--- AVAILABLE RECORDS Enclosed Below ---

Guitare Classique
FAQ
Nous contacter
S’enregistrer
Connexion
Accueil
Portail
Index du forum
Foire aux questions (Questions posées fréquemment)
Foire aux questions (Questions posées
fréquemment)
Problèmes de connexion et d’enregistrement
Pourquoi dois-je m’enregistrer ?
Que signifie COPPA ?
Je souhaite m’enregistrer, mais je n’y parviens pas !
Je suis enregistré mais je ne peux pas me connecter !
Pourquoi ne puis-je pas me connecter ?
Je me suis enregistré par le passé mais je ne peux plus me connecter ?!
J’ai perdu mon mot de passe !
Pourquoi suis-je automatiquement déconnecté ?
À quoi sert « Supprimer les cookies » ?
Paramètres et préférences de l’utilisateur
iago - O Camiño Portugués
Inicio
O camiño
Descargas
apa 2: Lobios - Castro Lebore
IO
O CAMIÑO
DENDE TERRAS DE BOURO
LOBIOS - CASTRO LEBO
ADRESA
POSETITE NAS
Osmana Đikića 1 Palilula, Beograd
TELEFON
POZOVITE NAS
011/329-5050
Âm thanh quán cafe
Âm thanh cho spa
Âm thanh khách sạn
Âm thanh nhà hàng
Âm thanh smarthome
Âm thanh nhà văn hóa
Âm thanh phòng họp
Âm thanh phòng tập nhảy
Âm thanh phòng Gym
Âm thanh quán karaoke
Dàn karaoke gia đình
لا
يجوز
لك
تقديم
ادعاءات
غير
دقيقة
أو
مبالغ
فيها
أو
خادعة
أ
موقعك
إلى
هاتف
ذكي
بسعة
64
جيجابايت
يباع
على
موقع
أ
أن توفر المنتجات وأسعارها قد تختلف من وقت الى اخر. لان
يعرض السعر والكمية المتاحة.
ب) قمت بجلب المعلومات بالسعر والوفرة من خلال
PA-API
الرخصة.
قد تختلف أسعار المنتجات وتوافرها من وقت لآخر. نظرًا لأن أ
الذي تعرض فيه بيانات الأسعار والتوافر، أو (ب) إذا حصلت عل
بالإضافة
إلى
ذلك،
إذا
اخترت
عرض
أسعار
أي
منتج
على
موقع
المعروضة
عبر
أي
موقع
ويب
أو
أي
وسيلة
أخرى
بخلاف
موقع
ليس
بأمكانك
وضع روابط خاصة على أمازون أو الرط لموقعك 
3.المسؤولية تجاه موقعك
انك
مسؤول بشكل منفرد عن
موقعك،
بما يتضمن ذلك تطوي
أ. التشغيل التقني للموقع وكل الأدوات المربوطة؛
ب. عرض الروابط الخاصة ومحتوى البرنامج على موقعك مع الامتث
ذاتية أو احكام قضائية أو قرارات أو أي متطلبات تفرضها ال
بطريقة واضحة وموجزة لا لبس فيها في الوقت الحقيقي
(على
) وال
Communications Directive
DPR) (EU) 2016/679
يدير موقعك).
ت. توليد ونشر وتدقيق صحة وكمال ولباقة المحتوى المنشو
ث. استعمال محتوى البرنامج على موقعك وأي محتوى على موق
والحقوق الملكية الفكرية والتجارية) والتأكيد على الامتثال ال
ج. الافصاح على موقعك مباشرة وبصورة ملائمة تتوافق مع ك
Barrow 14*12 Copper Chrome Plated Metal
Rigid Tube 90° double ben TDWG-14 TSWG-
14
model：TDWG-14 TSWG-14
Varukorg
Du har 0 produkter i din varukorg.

--- End of Enclosed AVAILABLE RECORDS ---

- **ACTIVITY**:
Your task is to gather all lines from the entries above that hold the word "البرنامج".

- **EXPECTED ANSWER**:
ب. عرض الروابط الخاصة ومحتوى البرنامج على موقعك مع الامتث
ث. استعمال محتوى البرنامج على موقعك وأي محتوى على موق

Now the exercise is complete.